Op-Ed: Rabbi Sharon Brous: Why Jews should support reparations for slavery
There is 2,000-year-old rabbinic dispute over what ought to be done if a palace is built on the foundation of a stolen beam.
One rabbi, Shammai, argues that the whole structure must be torn down, the beam retrieved and returned to its rightful owner. No home can flourish on a foundation built illegally and immorally. Another rabbi, Hillel, offers a different take: What sense does it make to demolish it? Let the thief pay for the beam, considering its full value as the foundation of what is now a beautiful home. Neither argues that you can pretend, year after year, generation after generation, that the beam wasn’t stolen.

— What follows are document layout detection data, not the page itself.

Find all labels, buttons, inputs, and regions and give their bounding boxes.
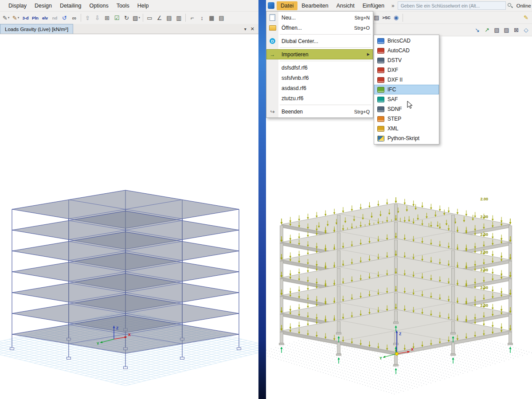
submenu-item-step[interactable]: STEP (374, 114, 439, 124)
clip-box-icon[interactable]: ⊠ (512, 25, 521, 35)
rectangle-tool-icon[interactable]: ▭ (145, 13, 154, 23)
section-cut-icon[interactable]: ▨ (502, 25, 511, 35)
hatch-tool-icon[interactable]: ▤ (164, 13, 174, 23)
submenu-item-python-skript[interactable]: Python-Skript (374, 133, 439, 143)
menu-help[interactable]: Help (133, 1, 153, 10)
app-icon (268, 2, 274, 9)
undo-icon[interactable]: ↺ (60, 13, 69, 23)
select-arrow-green-icon[interactable]: ↗ (482, 25, 492, 35)
left-building-model (10, 190, 241, 369)
menu-einf-gen[interactable]: Einfügen (359, 1, 388, 10)
import-submenu: BricsCADAutoCADDSTVDXFDXF IIIFCSAFSDNFST… (374, 35, 439, 145)
submenu-item-dxf[interactable]: DXF (374, 65, 439, 75)
menu-item-ztutzu-rf6[interactable]: ztutzu.rf6 (266, 93, 373, 103)
move-up-icon[interactable]: ⇧ (83, 13, 92, 23)
plan-view-button[interactable]: Pln (31, 13, 40, 23)
python-skript-icon (377, 136, 384, 141)
format-pen-icon[interactable]: ✎▾ (1, 13, 11, 23)
menu-item-label: ztutzu.rf6 (278, 95, 370, 102)
desktop-wallpaper (258, 0, 266, 399)
load-label: 2.00 (480, 303, 488, 308)
submenu-item-dstv[interactable]: DSTV (374, 55, 439, 65)
rotate-view-icon[interactable]: ↻ (122, 13, 131, 23)
submenu-item-ifc[interactable]: IFC (374, 85, 439, 94)
menu-datei[interactable]: Datei (277, 1, 297, 10)
menu-bearbeiten[interactable]: Bearbeiten (297, 1, 332, 10)
menu-item-importieren[interactable]: →Importieren▶ (266, 49, 373, 59)
menu-separator (280, 105, 371, 105)
workplane-icon[interactable]: ◇ (521, 25, 531, 35)
left-menu-bar: DisplayDesignDetailingOptionsToolsHelp (0, 0, 258, 11)
new-document-icon (270, 14, 275, 21)
menu-display[interactable]: Display (4, 1, 31, 10)
move-down-icon[interactable]: ⇩ (93, 13, 102, 23)
keyword-search-input[interactable] (398, 1, 506, 10)
table-view-icon[interactable]: ▤ (217, 13, 226, 23)
submenu-item-label: BricsCAD (387, 38, 411, 44)
menu-item-shortcut: Strg+Q (349, 109, 370, 114)
submenu-item-xml[interactable]: XML (374, 124, 439, 133)
load-label: 2.00 (480, 250, 488, 254)
menu-options[interactable]: Options (86, 1, 113, 10)
xml-icon (377, 126, 384, 132)
elevation-view-button[interactable]: elv (40, 13, 50, 23)
submenu-item-sdnf[interactable]: SDNF (374, 104, 439, 114)
menu-item-dlubal-center[interactable]: DDlubal Center... (266, 36, 373, 46)
menu-design[interactable]: Design (31, 1, 56, 10)
left-viewport[interactable]: ZXY (0, 34, 258, 399)
submenu-item-dxf-ii[interactable]: DXF II (374, 75, 439, 85)
nd-view-button[interactable]: nd (50, 13, 59, 23)
axis-label: X (411, 347, 414, 352)
load-label: 2.00 (480, 268, 488, 272)
view-glasses-icon[interactable]: ∞ (70, 13, 79, 23)
search-icon[interactable] (507, 2, 513, 9)
submenu-item-label: AutoCAD (387, 47, 410, 54)
mouse-cursor (407, 101, 413, 109)
saf-icon (377, 97, 384, 102)
loads-tab[interactable]: Loads Gravity (Live) [kN/m²] (0, 24, 73, 34)
window-select-icon[interactable]: ⊞ (102, 13, 112, 23)
submenu-item-saf[interactable]: SAF (374, 94, 439, 104)
menu-item-ffnen[interactable]: Öffnen...Strg+O (266, 23, 373, 33)
edit-pencil-icon[interactable]: ✎ (521, 13, 531, 22)
menu-overflow-icon[interactable]: » (389, 3, 397, 9)
submenu-item-autocad[interactable]: AutoCAD (374, 46, 439, 55)
tab-dropdown-icon[interactable]: ▾ (242, 27, 249, 31)
format-brush-icon[interactable]: ✎▾ (11, 13, 20, 23)
load-label: 2.00 (480, 215, 488, 219)
submenu-item-label: DXF II (387, 77, 403, 83)
dlubal-center-icon: D (266, 38, 278, 44)
view-3d-button[interactable]: 3-d (21, 13, 30, 23)
load-label: 2.00 (480, 286, 488, 290)
results-icon[interactable]: ▨ (372, 13, 381, 22)
menu-separator (280, 61, 371, 61)
import-icon: → (270, 51, 275, 58)
script-badge[interactable]: >SC (382, 13, 391, 22)
axis-label: Y (97, 341, 99, 346)
hatch-alt-tool-icon[interactable]: ▥ (174, 13, 184, 23)
dropdown-caret-icon: ▾ (18, 16, 20, 20)
vertical-dim-icon[interactable]: ↕ (197, 13, 207, 23)
angle-tool-icon[interactable]: ∠ (155, 13, 164, 23)
tab-close-icon[interactable]: ✕ (249, 26, 258, 32)
isometric-view-icon[interactable]: ▧▾ (132, 13, 141, 23)
section-table-icon[interactable]: ▦ (207, 13, 216, 23)
checkbox-icon[interactable]: ☑ (112, 13, 121, 23)
file-menu: Neu...Strg+NÖffnen...Strg+ODDlubal Cente… (266, 11, 373, 118)
visibility-icon[interactable]: ▧ (492, 25, 501, 35)
cursor-arrow-icon (407, 101, 413, 109)
menu-ansicht[interactable]: Ansicht (332, 1, 359, 10)
open-folder-icon (266, 25, 278, 31)
menu-item-beenden[interactable]: ↪BeendenStrg+Q (266, 106, 373, 117)
menu-item-dsfsdfsf-rf6[interactable]: dsfsdfsf.rf6 (266, 63, 373, 73)
menu-tools[interactable]: Tools (113, 1, 133, 10)
menu-item-asdasd-rf6[interactable]: asdasd.rf6 (266, 83, 373, 93)
loads-tab-label: Loads Gravity (Live) [kN/m²] (5, 27, 68, 32)
render-sphere-icon[interactable]: ◉ (391, 13, 401, 22)
menu-item-neu[interactable]: Neu...Strg+N (266, 12, 373, 23)
menu-detailing[interactable]: Detailing (56, 1, 86, 10)
menu-item-ssfsfvnb-rf6[interactable]: ssfsfvnb.rf6 (266, 73, 373, 83)
select-arrow-blue-icon[interactable]: ↘ (473, 25, 482, 35)
submenu-item-bricscad[interactable]: BricsCAD (374, 36, 439, 46)
corner-tool-icon[interactable]: ⌐ (188, 13, 197, 23)
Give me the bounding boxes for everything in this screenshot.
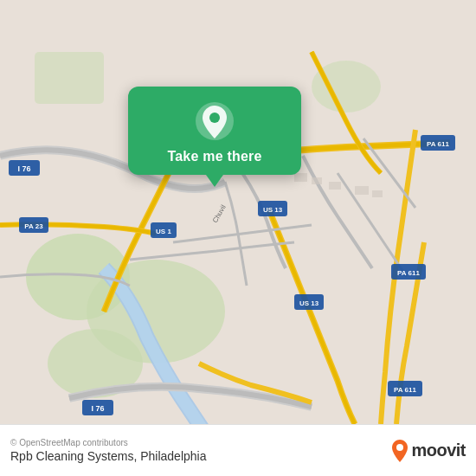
svg-text:US 1: US 1 bbox=[156, 228, 171, 235]
svg-rect-4 bbox=[35, 52, 104, 104]
svg-rect-31 bbox=[372, 190, 383, 197]
svg-text:I 76: I 76 bbox=[17, 164, 30, 173]
svg-text:PA 611: PA 611 bbox=[394, 386, 416, 394]
osm-attribution: © OpenStreetMap contributors bbox=[10, 438, 206, 447]
location-pin-icon bbox=[194, 100, 235, 142]
svg-rect-30 bbox=[355, 186, 369, 195]
svg-text:US 13: US 13 bbox=[299, 299, 319, 307]
svg-rect-29 bbox=[329, 182, 341, 190]
svg-text:I 76: I 76 bbox=[91, 404, 104, 413]
svg-text:US 13: US 13 bbox=[263, 206, 283, 214]
moovit-logo: moovit bbox=[390, 439, 466, 463]
location-name: Rpb Cleaning Systems, Philadelphia bbox=[10, 449, 206, 463]
moovit-pin-icon bbox=[390, 439, 409, 463]
moovit-brand-text: moovit bbox=[411, 441, 466, 460]
svg-point-34 bbox=[396, 444, 403, 451]
svg-rect-28 bbox=[312, 177, 322, 184]
svg-text:PA 23: PA 23 bbox=[24, 222, 43, 230]
svg-text:PA 611: PA 611 bbox=[397, 269, 420, 277]
map-background: I 76 I 76 bbox=[0, 0, 476, 424]
svg-point-33 bbox=[209, 113, 220, 123]
svg-text:PA 611: PA 611 bbox=[427, 140, 449, 148]
location-popup[interactable]: Take me there bbox=[128, 87, 301, 175]
map-container: I 76 I 76 bbox=[0, 0, 476, 424]
svg-rect-27 bbox=[294, 173, 307, 182]
bottom-bar: © OpenStreetMap contributors Rpb Cleanin… bbox=[0, 424, 476, 476]
bottom-left: © OpenStreetMap contributors Rpb Cleanin… bbox=[10, 438, 206, 463]
take-me-there-button[interactable]: Take me there bbox=[167, 149, 261, 164]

Neither suggests that time rights the wrong. Both understand that the theft, unaddressed, threatens the legitimacy of the whole enterprise. Something must be done to rectify the original injury.
Paying reparations would offer some financial redress, and, most significantly, it would start a reckoning that our country desperately needs.
Our country was built on a stolen beam. More accurately, several million stolen beams. Only they weren’t beams. They were human beings. The palace they built was magnificent, but they have never been compensated for their labor.
Today is the 53rd anniversary of “Bloody Sunday,†when civil rights marchers were beaten and tear-gassed in Selma, Ala., and America is still aching for a reckoning around race. The generational legacy of hundreds of years of brutal slavery and all that came after it — the terrorizing, controlling and disenfranchisement of black Americans under Jim Crow; redlining and voter suppression; mass incarceration; police brutality; poverty and profound inequality — remain unaddressed.
Most American Jews came to this country years after the abolition of slavery, but we have thrived under a national economic system that was built on stolen land and stolen labor, a foundational wrong that has yet to be rectified.
As survivors of generational trauma and beneficiaries of reparations granted after the Holocaust, Jews have a special obligation to help advance this conversation.
Immediately after World War II, the Jewish Agency demanded reparations and restitution from Germany. Many Jews fiercely opposed the idea, seeing reparations as blood money, a cheap way to buy forgiveness for the unforgivable. They felt it was both impossible and insulting to put a price tag on the atrocities. Some still feel that way.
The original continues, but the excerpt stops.